Because country often follows in the footsteps of rock, Music Row would be wise to copy what other labels are doing with Tremor (tremor.com), Procter & Gamble's effort (an expansion from its more traditional role of offering cleaning supplies, coffee and snacks) at marketing new music that uses a network of teenagers to promote products. Again, it's more word-of-mouth publicity. But this one gives people a chance to rate songs before they're released.

Tremor bills itself as a VIP community of teens who can make an impact. Once you join, you listen to unreleased music, rate it and feel good knowing you had a part in the decision-making process. It appears to have cracked the code on influencing word of mouth. Teens sign up so they can have influence and exclusive access to special events and insider info. What teen wouldn't want that? To date, Tremor has more than 250,000 active teens. And with so many country artists invading MySpace.com, it's obvious what an impact the Internet can have.

Peterson says "MySpace isn't relevant for spins, just for spreading the word." And if song plays are any indication, word is indeed spreading. A recent check found that Atkins' single had 201,097 plays; Miranda Lambert's debut single, "Kerosene," had 589,036; Jack Ingram's "Wherever You Are" had 117,074; and The Wreckers' "Leave the Pieces" had a staggering 1,145,413. Though song plays on MySpace.com don't always correlate with radio success, the numbers do suggest awareness is growing. And further, that artists need an arsenal off-line and online marketing tools.

But is all this word of mouth a waste of time? Jay Conrad Levinson, author of "Guerrilla Marketing," says no. He thinks country artists must do unexpected things to get attention. "Street teams help turn artists into cult brands, and the members become evangelists," Levinson said. "They do things that would normally be the job of a promotion staff."

Mike Schafer, vice president of brand development for Fifth Third Bank, knows that that approach is something brands rely on all the time. And artists are just like brands. "The recommendation of a trusted peer is almost always worth more than a recommendation of an expert or advertiser," said the marketing veteran. "That's what viral marketing is all about."

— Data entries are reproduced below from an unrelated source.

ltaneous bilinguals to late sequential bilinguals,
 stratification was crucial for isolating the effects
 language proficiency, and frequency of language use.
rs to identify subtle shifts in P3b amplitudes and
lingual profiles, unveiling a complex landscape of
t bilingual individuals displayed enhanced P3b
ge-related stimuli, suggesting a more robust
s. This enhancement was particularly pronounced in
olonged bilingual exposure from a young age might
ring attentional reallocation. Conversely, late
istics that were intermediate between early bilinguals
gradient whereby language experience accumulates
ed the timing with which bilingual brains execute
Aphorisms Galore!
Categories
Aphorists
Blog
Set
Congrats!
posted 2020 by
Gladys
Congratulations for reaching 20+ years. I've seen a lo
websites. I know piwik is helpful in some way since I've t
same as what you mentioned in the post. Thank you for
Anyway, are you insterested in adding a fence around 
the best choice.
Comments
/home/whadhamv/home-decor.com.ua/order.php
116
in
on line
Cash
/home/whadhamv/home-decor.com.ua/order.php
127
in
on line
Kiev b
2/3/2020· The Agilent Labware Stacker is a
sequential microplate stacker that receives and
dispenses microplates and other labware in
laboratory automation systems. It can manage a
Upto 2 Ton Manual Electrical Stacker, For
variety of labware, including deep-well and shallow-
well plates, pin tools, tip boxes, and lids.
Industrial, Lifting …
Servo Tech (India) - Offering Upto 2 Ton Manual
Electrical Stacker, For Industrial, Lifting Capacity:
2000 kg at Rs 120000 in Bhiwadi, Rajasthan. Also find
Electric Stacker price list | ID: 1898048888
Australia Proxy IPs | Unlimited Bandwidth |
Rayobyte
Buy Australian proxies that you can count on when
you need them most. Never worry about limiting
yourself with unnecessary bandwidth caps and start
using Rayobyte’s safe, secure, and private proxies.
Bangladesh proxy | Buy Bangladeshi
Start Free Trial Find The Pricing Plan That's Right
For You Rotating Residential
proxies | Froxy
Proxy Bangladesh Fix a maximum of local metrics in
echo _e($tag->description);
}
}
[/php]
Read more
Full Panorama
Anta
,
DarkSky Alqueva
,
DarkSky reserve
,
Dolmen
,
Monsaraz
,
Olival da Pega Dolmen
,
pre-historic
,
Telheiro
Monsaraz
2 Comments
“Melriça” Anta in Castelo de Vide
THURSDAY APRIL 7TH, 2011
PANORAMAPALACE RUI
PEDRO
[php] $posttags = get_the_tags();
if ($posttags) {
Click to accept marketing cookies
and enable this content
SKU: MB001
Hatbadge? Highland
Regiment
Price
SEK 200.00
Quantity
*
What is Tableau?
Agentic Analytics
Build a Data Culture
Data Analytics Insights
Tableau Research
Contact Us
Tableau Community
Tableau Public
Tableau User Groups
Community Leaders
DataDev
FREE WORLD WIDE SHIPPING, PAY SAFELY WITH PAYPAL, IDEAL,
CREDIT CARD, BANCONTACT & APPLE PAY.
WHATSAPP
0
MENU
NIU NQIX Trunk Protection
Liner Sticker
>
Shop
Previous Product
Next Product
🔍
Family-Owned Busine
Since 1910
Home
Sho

What these unconventional marketing tools cannot do, according to James, is build relationships. And that's the best way to get a song on the air, and get it played. "Here's what I did for developing artist Steve Holy. Holy and I got on a plane, and went to dinner with US99's program and music directors. I brought my iPod, put the buds in their ears, and got the song on the air," James said. "No street team can do that."

So the jury is still out on street teams. While these low-budget tactics may have quantitative limitations, they certainly can't hurt an artist. At the very least, they create a virtual bond between the artist and the fan. And when that happens, the artist can count on brand loyalty for life.